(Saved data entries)
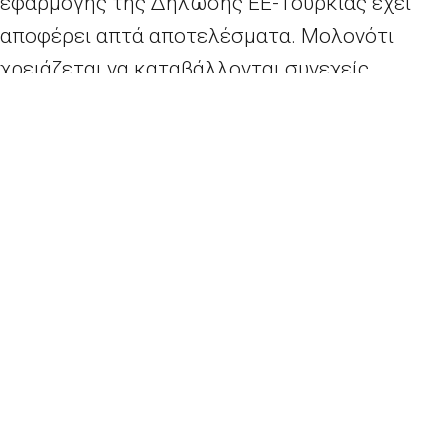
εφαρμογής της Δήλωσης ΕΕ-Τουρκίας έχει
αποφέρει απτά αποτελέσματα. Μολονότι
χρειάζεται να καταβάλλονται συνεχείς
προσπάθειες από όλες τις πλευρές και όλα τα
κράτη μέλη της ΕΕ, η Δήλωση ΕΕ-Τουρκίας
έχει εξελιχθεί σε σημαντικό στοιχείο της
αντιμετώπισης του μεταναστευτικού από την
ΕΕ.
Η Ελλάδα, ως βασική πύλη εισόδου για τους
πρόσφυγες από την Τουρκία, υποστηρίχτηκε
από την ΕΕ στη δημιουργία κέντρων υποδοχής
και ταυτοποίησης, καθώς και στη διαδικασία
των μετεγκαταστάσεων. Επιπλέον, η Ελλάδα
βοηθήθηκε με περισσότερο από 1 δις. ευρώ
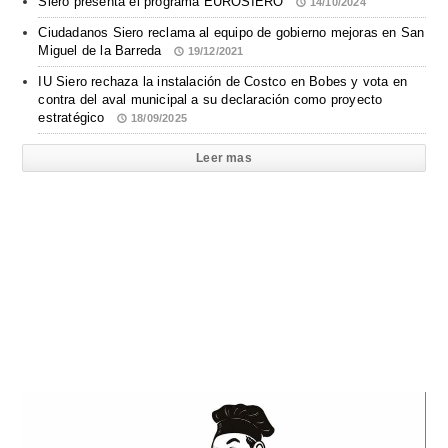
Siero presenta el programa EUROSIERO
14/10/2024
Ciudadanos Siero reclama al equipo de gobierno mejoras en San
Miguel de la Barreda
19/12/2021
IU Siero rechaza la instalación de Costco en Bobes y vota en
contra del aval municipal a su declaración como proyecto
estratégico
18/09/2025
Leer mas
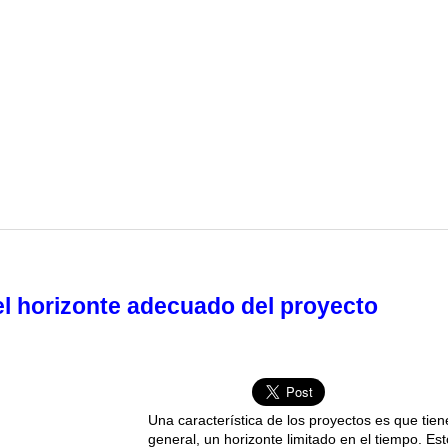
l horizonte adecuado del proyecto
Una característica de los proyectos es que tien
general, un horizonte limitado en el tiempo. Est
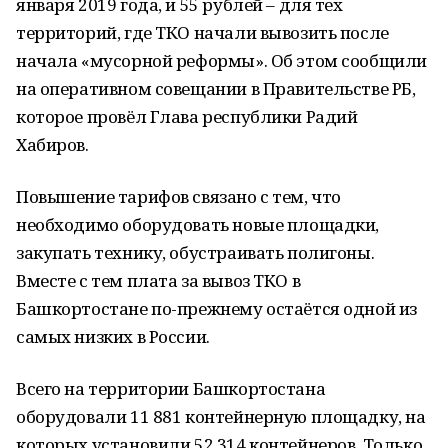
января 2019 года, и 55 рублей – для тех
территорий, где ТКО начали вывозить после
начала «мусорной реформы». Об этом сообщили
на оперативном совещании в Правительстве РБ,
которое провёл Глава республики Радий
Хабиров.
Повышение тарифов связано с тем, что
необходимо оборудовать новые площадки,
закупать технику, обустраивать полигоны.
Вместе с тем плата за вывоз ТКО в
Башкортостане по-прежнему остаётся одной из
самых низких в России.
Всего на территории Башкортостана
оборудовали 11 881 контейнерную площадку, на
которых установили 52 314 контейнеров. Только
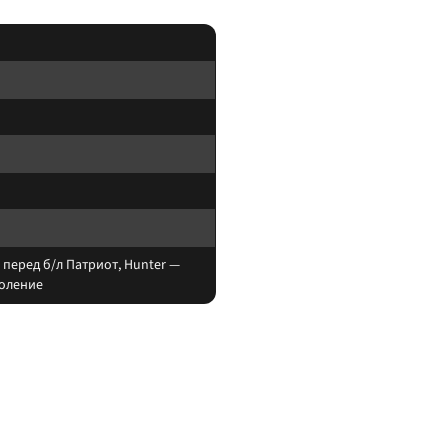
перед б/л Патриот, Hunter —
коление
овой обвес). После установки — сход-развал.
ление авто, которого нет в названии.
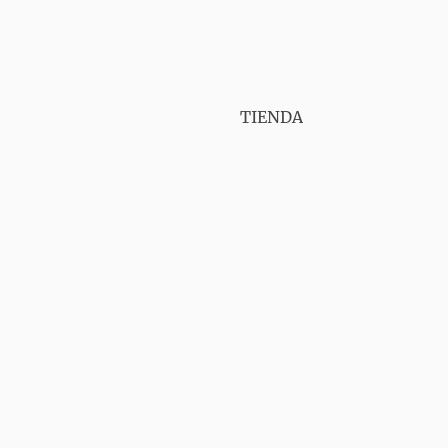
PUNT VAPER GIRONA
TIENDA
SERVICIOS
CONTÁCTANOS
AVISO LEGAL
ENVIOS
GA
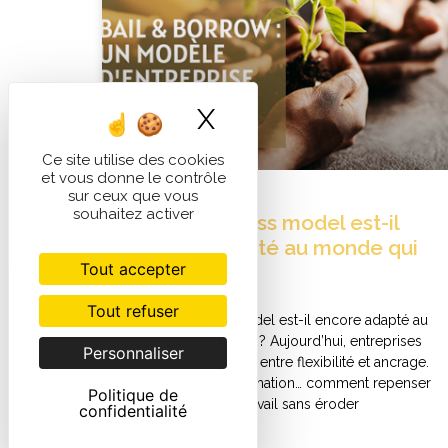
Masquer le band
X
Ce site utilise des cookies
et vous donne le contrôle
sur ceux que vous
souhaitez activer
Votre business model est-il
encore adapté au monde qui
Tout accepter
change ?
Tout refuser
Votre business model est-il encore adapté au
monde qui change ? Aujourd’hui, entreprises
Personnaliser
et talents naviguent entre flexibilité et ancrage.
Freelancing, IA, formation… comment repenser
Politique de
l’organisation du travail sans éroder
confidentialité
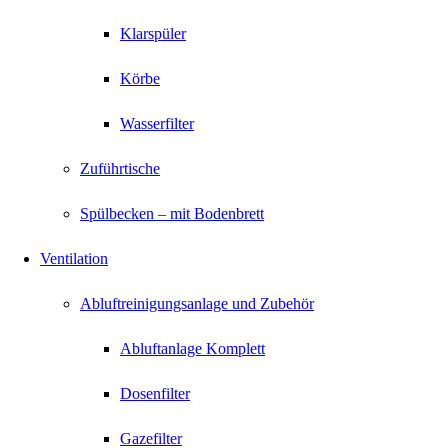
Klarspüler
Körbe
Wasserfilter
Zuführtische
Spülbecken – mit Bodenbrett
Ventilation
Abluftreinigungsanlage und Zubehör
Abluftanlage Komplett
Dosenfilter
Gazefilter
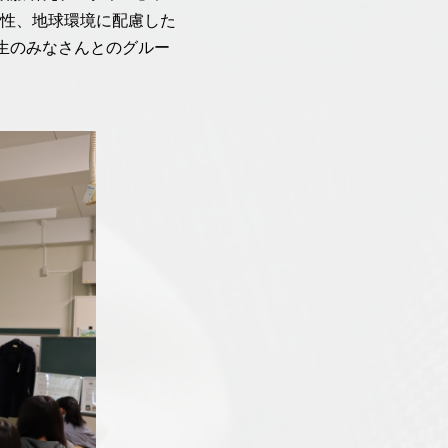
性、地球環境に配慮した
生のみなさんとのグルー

ACTIVITY:
What lines above mention "έχει"? Copy each one.

TASK OUTPUT:
εφαρμογής της Δήλωσης ΕΕ-Τουρκίας έχει
έχει εξελιχθεί σε σημαντικό στοιχείο της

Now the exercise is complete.